EXERCISE DIRECTIONS »
What follows is data; output all of it exactly as given.

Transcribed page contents
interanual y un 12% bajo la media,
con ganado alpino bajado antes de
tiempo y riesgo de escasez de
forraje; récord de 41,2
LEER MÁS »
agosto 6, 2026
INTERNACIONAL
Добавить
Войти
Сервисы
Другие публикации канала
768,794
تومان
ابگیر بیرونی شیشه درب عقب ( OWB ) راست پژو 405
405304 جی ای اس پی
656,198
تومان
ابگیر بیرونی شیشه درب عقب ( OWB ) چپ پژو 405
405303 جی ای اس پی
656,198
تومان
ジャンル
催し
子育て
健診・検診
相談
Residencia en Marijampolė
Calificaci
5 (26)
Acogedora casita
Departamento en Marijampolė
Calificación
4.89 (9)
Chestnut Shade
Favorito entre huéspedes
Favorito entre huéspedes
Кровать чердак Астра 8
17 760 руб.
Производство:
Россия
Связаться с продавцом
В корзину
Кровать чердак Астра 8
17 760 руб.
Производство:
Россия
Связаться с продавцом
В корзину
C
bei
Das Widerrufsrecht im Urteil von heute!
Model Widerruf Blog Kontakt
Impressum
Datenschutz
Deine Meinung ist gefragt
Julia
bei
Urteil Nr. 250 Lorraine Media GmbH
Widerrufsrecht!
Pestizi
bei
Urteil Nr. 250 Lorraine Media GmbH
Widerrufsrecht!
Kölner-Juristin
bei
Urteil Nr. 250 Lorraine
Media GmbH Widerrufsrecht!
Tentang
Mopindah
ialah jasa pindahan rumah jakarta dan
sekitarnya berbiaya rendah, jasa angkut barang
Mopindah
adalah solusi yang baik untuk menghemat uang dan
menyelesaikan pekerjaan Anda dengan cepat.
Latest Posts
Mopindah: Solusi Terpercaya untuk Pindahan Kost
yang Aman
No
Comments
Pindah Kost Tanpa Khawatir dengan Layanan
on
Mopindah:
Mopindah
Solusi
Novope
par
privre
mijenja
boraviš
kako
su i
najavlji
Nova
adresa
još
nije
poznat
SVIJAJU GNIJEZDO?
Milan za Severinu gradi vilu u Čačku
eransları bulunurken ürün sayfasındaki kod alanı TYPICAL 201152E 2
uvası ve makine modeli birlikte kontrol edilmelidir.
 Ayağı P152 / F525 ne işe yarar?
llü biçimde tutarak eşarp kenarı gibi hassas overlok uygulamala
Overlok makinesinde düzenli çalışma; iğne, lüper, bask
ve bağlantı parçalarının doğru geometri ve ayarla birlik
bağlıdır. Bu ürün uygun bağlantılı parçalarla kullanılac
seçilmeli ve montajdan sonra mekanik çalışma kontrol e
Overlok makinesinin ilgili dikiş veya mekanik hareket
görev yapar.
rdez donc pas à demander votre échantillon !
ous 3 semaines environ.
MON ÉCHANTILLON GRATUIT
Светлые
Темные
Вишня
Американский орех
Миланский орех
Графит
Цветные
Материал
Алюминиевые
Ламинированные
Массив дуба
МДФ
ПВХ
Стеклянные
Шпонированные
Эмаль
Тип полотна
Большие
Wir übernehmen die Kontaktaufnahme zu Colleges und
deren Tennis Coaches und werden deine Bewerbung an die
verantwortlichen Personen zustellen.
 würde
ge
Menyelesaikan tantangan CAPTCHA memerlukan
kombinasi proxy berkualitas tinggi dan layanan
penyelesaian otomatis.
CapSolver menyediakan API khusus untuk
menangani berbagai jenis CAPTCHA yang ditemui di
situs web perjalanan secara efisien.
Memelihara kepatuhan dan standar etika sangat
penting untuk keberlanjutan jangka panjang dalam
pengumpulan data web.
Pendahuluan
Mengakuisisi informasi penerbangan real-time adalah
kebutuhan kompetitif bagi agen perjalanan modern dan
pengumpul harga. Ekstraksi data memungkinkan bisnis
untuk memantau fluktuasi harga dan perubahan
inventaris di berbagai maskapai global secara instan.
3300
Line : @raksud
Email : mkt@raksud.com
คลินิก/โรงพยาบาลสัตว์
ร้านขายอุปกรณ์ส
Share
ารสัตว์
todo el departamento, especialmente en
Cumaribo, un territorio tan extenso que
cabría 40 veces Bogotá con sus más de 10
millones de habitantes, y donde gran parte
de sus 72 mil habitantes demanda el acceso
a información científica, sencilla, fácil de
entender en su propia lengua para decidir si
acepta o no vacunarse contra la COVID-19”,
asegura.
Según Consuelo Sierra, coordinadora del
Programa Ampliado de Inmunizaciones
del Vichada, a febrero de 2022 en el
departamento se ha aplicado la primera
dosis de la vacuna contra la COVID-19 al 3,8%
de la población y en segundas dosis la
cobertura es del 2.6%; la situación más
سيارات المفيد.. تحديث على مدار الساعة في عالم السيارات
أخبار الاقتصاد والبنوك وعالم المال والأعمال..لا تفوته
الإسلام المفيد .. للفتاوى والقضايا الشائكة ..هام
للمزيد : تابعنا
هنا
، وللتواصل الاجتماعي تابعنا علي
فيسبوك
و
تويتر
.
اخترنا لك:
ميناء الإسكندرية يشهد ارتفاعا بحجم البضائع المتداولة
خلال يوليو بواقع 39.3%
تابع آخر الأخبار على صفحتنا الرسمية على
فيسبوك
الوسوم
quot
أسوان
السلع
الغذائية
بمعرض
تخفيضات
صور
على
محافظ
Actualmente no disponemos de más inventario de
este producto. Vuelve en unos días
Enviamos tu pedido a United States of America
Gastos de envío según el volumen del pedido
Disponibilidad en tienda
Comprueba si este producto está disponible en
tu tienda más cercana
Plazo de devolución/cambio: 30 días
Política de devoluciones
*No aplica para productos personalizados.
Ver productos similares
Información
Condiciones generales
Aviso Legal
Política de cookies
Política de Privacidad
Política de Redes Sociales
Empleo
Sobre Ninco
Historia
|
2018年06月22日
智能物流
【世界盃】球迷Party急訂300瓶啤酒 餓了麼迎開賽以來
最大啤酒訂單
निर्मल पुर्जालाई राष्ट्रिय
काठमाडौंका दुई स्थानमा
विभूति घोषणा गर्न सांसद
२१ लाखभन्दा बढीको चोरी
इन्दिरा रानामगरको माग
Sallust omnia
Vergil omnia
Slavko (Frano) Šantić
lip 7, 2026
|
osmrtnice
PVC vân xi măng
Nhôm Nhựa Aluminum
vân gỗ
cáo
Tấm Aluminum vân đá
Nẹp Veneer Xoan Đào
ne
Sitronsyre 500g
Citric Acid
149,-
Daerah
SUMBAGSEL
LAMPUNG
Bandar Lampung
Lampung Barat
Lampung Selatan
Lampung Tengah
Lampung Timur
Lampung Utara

COMPLETED EXERCISE »
interanual y un 12% bajo la media,
con ganado alpino bajado antes de
tiempo y riesgo de escasez de
forraje; récord de 41,2
LEER MÁS »
agosto 6, 2026
INTERNACIONAL
Добавить
Войти
Сервисы
Другие публикации канала
768,794
تومان
ابگیر بیرونی شیشه درب عقب ( OWB ) راست پژو 405
405304 جی ای اس پی
656,198
تومان
ابگیر بیرونی شیشه درب عقب ( OWB ) چپ پژو 405
405303 جی ای اس پی
656,198
تومان
ジャンル
催し
子育て
健診・検診
相談
Residencia en Marijampolė
Calificaci
5 (26)
Acogedora casita
Departamento en Marijampolė
Calificación
4.89 (9)
Chestnut Shade
Favorito entre huéspedes
Favorito entre huéspedes
Кровать чердак Астра 8
17 760 руб.
Производство:
Россия
Связаться с продавцом
В корзину
Кровать чердак Астра 8
17 760 руб.
Производство:
Россия
Связаться с продавцом
В корзину
C
bei
Das Widerrufsrecht im Urteil von heute!
Model Widerruf Blog Kontakt
Impressum
Datenschutz
Deine Meinung ist gefragt
Julia
bei
Urteil Nr. 250 Lorraine Media GmbH
Widerrufsrecht!
Pestizi
bei
Urteil Nr. 250 Lorraine Media GmbH
Widerrufsrecht!
Kölner-Juristin
bei
Urteil Nr. 250 Lorraine
Media GmbH Widerrufsrecht!
Tentang
Mopindah
ialah jasa pindahan rumah jakarta dan
sekitarnya berbiaya rendah, jasa angkut barang
Mopindah
adalah solusi yang baik untuk menghemat uang dan
menyelesaikan pekerjaan Anda dengan cepat.
Latest Posts
Mopindah: Solusi Terpercaya untuk Pindahan Kost
yang Aman
No
Comments
Pindah Kost Tanpa Khawatir dengan Layanan
on
Mopindah:
Mopindah
Solusi
Novope
par
privre
mijenja
boraviš
kako
su i
najavlji
Nova
adresa
još
nije
poznat
SVIJAJU GNIJEZDO?
Milan za Severinu gradi vilu u Čačku
eransları bulunurken ürün sayfasındaki kod alanı TYPICAL 201152E 2
uvası ve makine modeli birlikte kontrol edilmelidir.
 Ayağı P152 / F525 ne işe yarar?
llü biçimde tutarak eşarp kenarı gibi hassas overlok uygulamala
Overlok makinesinde düzenli çalışma; iğne, lüper, bask
ve bağlantı parçalarının doğru geometri ve ayarla birlik
bağlıdır. Bu ürün uygun bağlantılı parçalarla kullanılac
seçilmeli ve montajdan sonra mekanik çalışma kontrol e
Overlok makinesinin ilgili dikiş veya mekanik hareket
görev yapar.
rdez donc pas à demander votre échantillon !
ous 3 semaines environ.
MON ÉCHANTILLON GRATUIT
Светлые
Темные
Вишня
Американский орех
Миланский орех
Графит
Цветные
Материал
Алюминиевые
Ламинированные
Массив дуба
МДФ
ПВХ
Стеклянные
Шпонированные
Эмаль
Тип полотна
Большие
Wir übernehmen die Kontaktaufnahme zu Colleges und
deren Tennis Coaches und werden deine Bewerbung an die
verantwortlichen Personen zustellen.
 würde
ge
Menyelesaikan tantangan CAPTCHA memerlukan
kombinasi proxy berkualitas tinggi dan layanan
penyelesaian otomatis.
CapSolver menyediakan API khusus untuk
menangani berbagai jenis CAPTCHA yang ditemui di
situs web perjalanan secara efisien.
Memelihara kepatuhan dan standar etika sangat
penting untuk keberlanjutan jangka panjang dalam
pengumpulan data web.
Pendahuluan
Mengakuisisi informasi penerbangan real-time adalah
kebutuhan kompetitif bagi agen perjalanan modern dan
pengumpul harga. Ekstraksi data memungkinkan bisnis
untuk memantau fluktuasi harga dan perubahan
inventaris di berbagai maskapai global secara instan.
3300
Line : @raksud
Email : mkt@raksud.com
คลินิก/โรงพยาบาลสัตว์
ร้านขายอุปกรณ์ส
Share
ารสัตว์
todo el departamento, especialmente en
Cumaribo, un territorio tan extenso que
cabría 40 veces Bogotá con sus más de 10
millones de habitantes, y donde gran parte
de sus 72 mil habitantes demanda el acceso
a información científica, sencilla, fácil de
entender en su propia lengua para decidir si
acepta o no vacunarse contra la COVID-19”,
asegura.
Según Consuelo Sierra, coordinadora del
Programa Ampliado de Inmunizaciones
del Vichada, a febrero de 2022 en el
departamento se ha aplicado la primera
dosis de la vacuna contra la COVID-19 al 3,8%
de la población y en segundas dosis la
cobertura es del 2.6%; la situación más
سيارات المفيد.. تحديث على مدار الساعة في عالم السيارات
أخبار الاقتصاد والبنوك وعالم المال والأعمال..لا تفوته
الإسلام المفيد .. للفتاوى والقضايا الشائكة ..هام
للمزيد : تابعنا
هنا
، وللتواصل الاجتماعي تابعنا علي
فيسبوك
و
تويتر
.
اخترنا لك:
ميناء الإسكندرية يشهد ارتفاعا بحجم البضائع المتداولة
خلال يوليو بواقع 39.3%
تابع آخر الأخبار على صفحتنا الرسمية على
فيسبوك
الوسوم
quot
أسوان
السلع
الغذائية
بمعرض
تخفيضات
صور
على
محافظ
Actualmente no disponemos de más inventario de
este producto. Vuelve en unos días
Enviamos tu pedido a United States of America
Gastos de envío según el volumen del pedido
Disponibilidad en tienda
Comprueba si este producto está disponible en
tu tienda más cercana
Plazo de devolución/cambio: 30 días
Política de devoluciones
*No aplica para productos personalizados.
Ver productos similares
Información
Condiciones generales
Aviso Legal
Política de cookies
Política de Privacidad
Política de Redes Sociales
Empleo
Sobre Ninco
Historia
|
2018年06月22日
智能物流
【世界盃】球迷Party急訂300瓶啤酒 餓了麼迎開賽以來
最大啤酒訂單
निर्मल पुर्जालाई राष्ट्रिय
काठमाडौंका दुई स्थानमा
विभूति घोषणा गर्न सांसद
२१ लाखभन्दा बढीको चोरी
इन्दिरा रानामगरको माग
Sallust omnia
Vergil omnia
Slavko (Frano) Šantić
lip 7, 2026
|
osmrtnice
PVC vân xi măng
Nhôm Nhựa Aluminum
vân gỗ
cáo
Tấm Aluminum vân đá
Nẹp Veneer Xoan Đào
ne
Sitronsyre 500g
Citric Acid
149,-
Daerah
SUMBAGSEL
LAMPUNG
Bandar Lampung
Lampung Barat
Lampung Selatan
Lampung Tengah
Lampung Timur
Lampung Utara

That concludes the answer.